The $100,000 Pyramid is fun, but don’t expect to play it very often
If you’ve ever wondered where old game shows go when they die, iWin is making sure that Facebook might be a good place to start looking for them. After all, we’ve already seen the release of immortal favorites as Family Feud and The Price is Right with much success, and now iWin hopes to breathe new life into a forgotten favorite called the $100,000 Pyramid. If only the approach was different. Facebook seems like a good fit for the 70s hit, but iWin’s excessive gameplay limitations mean that you’ll feel like you’re back in the disco days waiting for the next day’s episode.
It’s a shame, because $100,000 Pyramid is a joy to play. Each round begins after you click on one of the pyramids’ three categories, after which you’re given a series of clues that help you identify the right words associated with that category. If you get at all six words correct, you’ll earn a stash of bonus cash and a set of points. If you do well enough in all three categories, you’ll then advance to a timed Winner’s Circle where you’ll use the clues to guess what the words have in common. And if you manage to pull that off perfectly, you’ll get to lord over your friends with your weekly winnings. Socially, the game is limited to leaderboards, but you can win $100,000 in in-game currency if a friend of yours plays a game you send them and gets every answer right.
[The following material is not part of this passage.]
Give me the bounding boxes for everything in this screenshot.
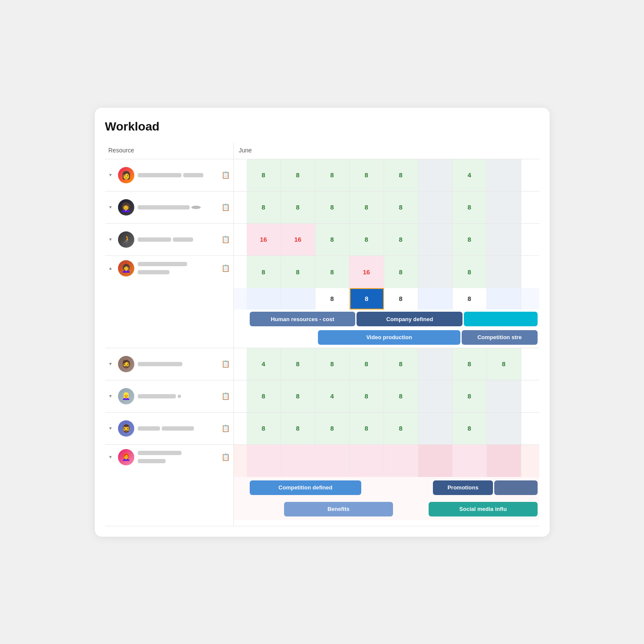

The $100,000 Pyramid shines because it demands some thought, unlike games such as Deal or No Deal that rely more on chance. That doesn’t mean that the game requires Herculean feats of intellect, but it does mean that some clues will stump you even if you buy the optional hint. The hints themselves usually work fine, but you’ll sometimes wish that you had Dick Clark on hand to decide whether or not your answer is close enough to count. At its worst, it’s hard to make sense of the clues.
Consider one of my own rounds. While playing the Winner’s Circle, my clues were “two” and “smile.” Even after purchasing an additional clue, I couldn’t figure out for the life of me that the answer was “dimples.” Elsewhere, I was forced to play a category that demanded answers that only a resident of San Francisco would know. On the plus side, you need not be Mavis Beacon to win thanks to the game’s intelligent system for recognizing words. Even after typing correct answers with outlandish typos(“internissssssion” for “intermission,” for example), the game never failed to give me credit.
But that’s only when it works. That $100,000 you can win if your friends get every answer right? You often won’t be able to collect it thanks to an error screen that shuts down your game every time you open up a message. Those helpful hints? They’ll sometimes repeat the clues you’ve already been given, most notably in a category dealing with prime numbers.
You can’t even directly purchase a new game with the cash you’ve accumulated. As it stands, the only way you can play a game beyond 12-hour freebie is by amassing collections of five knickknacks that you buy with you winnings. Considering the already strict limitations on gameplay, these can take days to complete. If you don’t feel like waiting to complete a collection, you’re expected to pay a minimum of 10 Facebook credits if you wish to play more than one game every 12 hours or so.
The $100,000 Pyramid is a fine game waiting to happen, but in between the errors messages and the once-a-day gameplay, you’re probably better off with a less stingy title.